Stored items
=== Begin Enclosure ===

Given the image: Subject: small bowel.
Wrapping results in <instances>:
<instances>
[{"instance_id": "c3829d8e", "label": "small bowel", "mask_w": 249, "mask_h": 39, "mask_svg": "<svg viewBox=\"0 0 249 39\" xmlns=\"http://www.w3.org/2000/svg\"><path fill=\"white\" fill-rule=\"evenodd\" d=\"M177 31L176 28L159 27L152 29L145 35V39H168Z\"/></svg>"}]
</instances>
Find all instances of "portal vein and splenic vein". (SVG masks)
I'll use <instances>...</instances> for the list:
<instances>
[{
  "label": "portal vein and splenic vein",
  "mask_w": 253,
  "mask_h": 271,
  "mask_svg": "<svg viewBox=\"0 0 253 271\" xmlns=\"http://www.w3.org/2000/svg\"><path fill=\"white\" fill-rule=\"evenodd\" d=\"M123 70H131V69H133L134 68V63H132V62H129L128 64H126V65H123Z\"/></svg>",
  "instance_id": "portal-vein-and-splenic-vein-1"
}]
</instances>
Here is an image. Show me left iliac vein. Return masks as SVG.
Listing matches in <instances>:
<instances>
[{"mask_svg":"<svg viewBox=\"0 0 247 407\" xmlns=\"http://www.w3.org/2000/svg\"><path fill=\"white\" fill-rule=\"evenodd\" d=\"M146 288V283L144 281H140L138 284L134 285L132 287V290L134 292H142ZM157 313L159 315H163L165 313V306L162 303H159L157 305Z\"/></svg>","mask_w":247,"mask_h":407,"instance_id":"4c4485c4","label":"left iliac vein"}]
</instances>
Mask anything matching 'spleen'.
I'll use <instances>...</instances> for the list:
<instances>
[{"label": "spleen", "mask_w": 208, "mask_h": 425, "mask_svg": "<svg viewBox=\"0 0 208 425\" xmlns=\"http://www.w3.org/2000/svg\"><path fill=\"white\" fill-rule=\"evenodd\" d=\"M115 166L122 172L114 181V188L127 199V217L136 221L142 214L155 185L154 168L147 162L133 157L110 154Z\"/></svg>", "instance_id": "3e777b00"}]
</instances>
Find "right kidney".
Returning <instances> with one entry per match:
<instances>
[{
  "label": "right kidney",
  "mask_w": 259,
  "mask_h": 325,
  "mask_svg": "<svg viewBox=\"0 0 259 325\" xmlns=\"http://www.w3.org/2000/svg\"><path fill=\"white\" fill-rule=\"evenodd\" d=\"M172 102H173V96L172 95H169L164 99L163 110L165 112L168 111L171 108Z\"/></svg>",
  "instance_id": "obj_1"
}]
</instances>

=== End Enclosure ===

Assignment: Copy the lines from the entries above in which the word "splenic" appears.

Solution to this task:
Find all instances of "portal vein and splenic vein". (SVG masks)
  "label": "portal vein and splenic vein",
  "instance_id": "portal-vein-and-splenic-vein-1"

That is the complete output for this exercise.